EXTRACTED RECORDS START

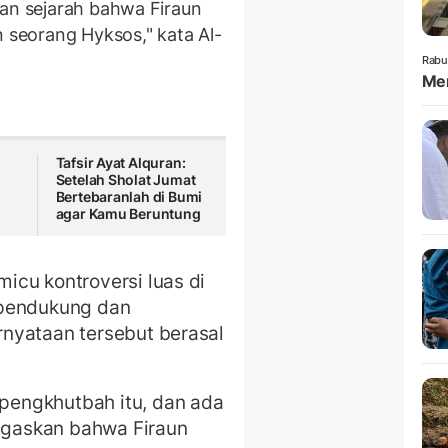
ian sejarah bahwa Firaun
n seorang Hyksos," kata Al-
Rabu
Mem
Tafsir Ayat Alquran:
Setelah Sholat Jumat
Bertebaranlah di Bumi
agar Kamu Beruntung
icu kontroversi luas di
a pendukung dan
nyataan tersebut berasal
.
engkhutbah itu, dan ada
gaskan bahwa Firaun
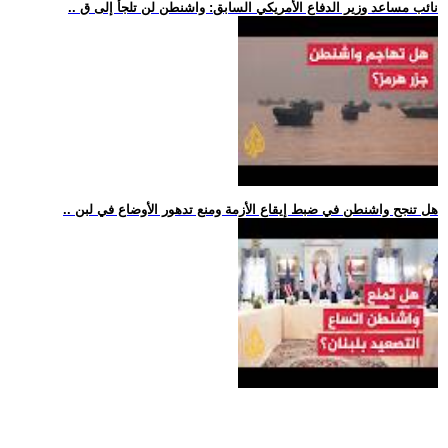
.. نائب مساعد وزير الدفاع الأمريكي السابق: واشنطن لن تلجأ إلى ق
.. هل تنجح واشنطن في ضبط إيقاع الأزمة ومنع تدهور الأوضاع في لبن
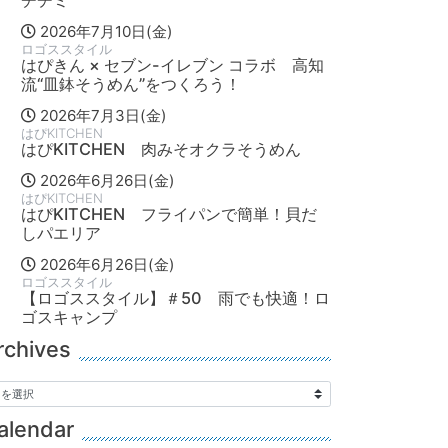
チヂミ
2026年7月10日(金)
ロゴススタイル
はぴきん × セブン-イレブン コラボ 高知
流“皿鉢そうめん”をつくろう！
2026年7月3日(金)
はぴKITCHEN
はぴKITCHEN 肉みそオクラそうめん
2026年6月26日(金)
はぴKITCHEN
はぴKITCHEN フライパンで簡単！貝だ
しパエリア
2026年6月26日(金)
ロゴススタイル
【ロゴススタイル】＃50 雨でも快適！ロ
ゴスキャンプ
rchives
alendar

EXTRACTED RECORDS END
EXTRACTED RECORDS START

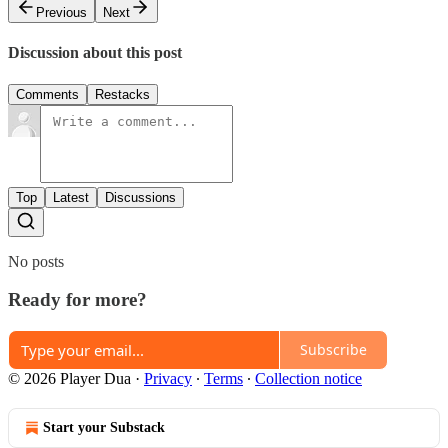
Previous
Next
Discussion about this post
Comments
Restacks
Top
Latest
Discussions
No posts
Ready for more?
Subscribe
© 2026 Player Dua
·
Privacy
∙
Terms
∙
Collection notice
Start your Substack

EXTRACTED RECORDS END
EXTRACTED RECORDS START

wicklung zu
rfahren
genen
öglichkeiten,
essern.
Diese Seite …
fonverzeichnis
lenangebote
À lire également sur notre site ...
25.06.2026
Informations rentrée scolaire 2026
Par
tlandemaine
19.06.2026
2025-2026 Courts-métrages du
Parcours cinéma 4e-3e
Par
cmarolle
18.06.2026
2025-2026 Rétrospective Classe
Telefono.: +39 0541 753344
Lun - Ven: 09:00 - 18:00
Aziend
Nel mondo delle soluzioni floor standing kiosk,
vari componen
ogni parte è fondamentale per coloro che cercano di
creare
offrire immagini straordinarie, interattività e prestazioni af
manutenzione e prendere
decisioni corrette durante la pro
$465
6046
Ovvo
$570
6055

EXTRACTED RECORDS END

_AIM OF THE TASK_. Copy every line of the data above in which the string "واشنطن" appears.

_TASK ANSWER_.
.. نائب مساعد وزير الدفاع الأمريكي السابق: واشنطن لن تلجأ إلى ق
.. هل تنجح واشنطن في ضبط إيقاع الأزمة ومنع تدهور الأوضاع في لبن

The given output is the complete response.